- What you need to do -
This exercise asks for a copy of each line in the records below with the word "Korean" in it.

- Records to use -
BEGIN
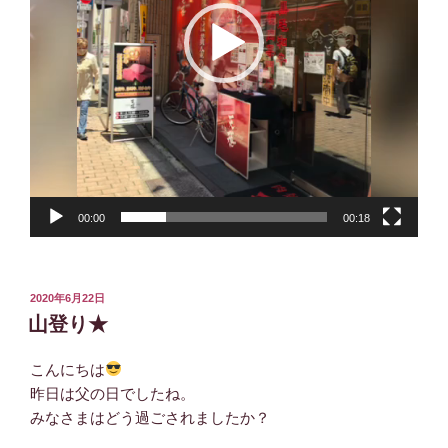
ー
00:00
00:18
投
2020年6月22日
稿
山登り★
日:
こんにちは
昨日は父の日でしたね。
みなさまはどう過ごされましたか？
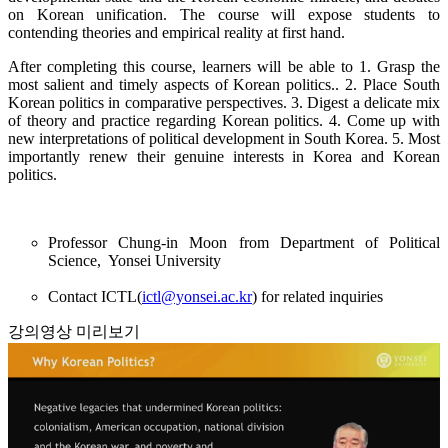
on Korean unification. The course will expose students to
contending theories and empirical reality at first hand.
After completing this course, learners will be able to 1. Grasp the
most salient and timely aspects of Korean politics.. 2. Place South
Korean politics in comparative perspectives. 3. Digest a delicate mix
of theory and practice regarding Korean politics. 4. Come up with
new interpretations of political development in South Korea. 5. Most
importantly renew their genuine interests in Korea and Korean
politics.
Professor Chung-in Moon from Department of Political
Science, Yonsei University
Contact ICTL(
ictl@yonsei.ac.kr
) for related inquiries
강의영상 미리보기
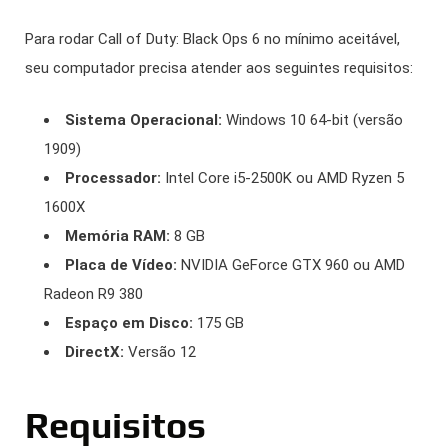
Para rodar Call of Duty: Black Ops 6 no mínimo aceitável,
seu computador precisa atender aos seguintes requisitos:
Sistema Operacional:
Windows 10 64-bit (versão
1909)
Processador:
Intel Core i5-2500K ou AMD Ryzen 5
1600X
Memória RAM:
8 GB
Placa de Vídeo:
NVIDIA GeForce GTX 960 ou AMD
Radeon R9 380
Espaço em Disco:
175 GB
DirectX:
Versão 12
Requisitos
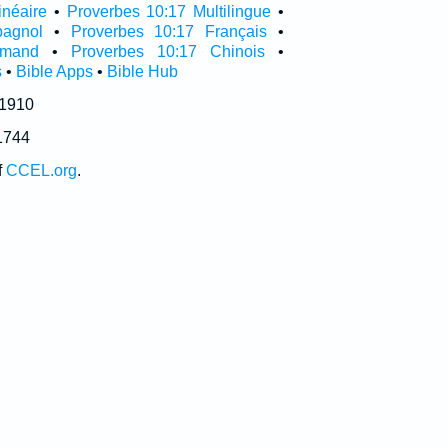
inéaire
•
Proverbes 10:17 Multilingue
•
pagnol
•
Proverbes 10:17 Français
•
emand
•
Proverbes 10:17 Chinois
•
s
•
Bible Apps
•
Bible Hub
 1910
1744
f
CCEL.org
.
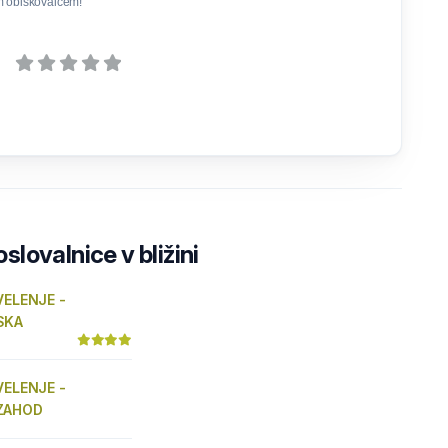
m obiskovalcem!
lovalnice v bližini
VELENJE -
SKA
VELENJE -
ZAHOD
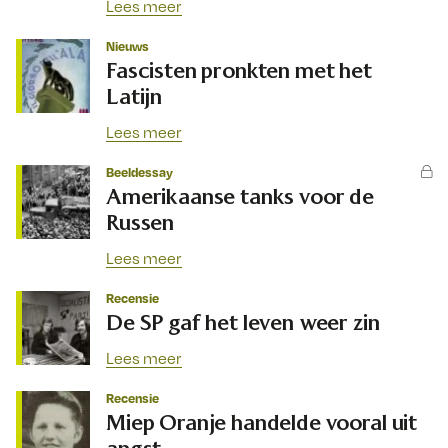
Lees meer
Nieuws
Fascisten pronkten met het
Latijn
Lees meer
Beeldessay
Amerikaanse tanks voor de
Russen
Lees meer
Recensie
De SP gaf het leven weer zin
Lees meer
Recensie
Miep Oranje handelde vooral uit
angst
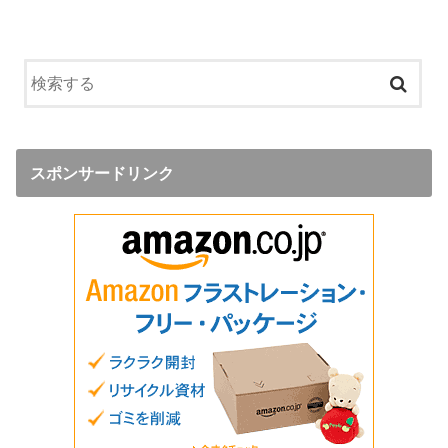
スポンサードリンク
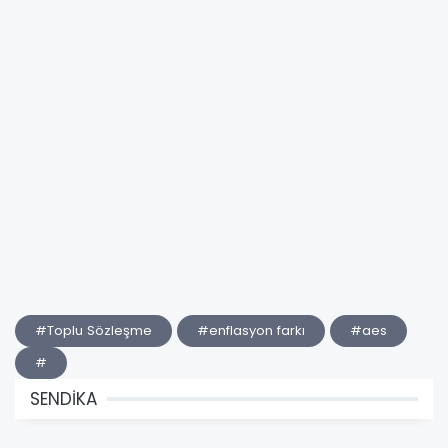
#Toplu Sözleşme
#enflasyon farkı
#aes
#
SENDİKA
END
- Written response -
on Korean unification. The course will expose students to
most salient and timely aspects of Korean politics.. 2. Place South
Korean politics in comparative perspectives. 3. Digest a delicate mix
of theory and practice regarding Korean politics. 4. Come up with
importantly renew their genuine interests in Korea and Korean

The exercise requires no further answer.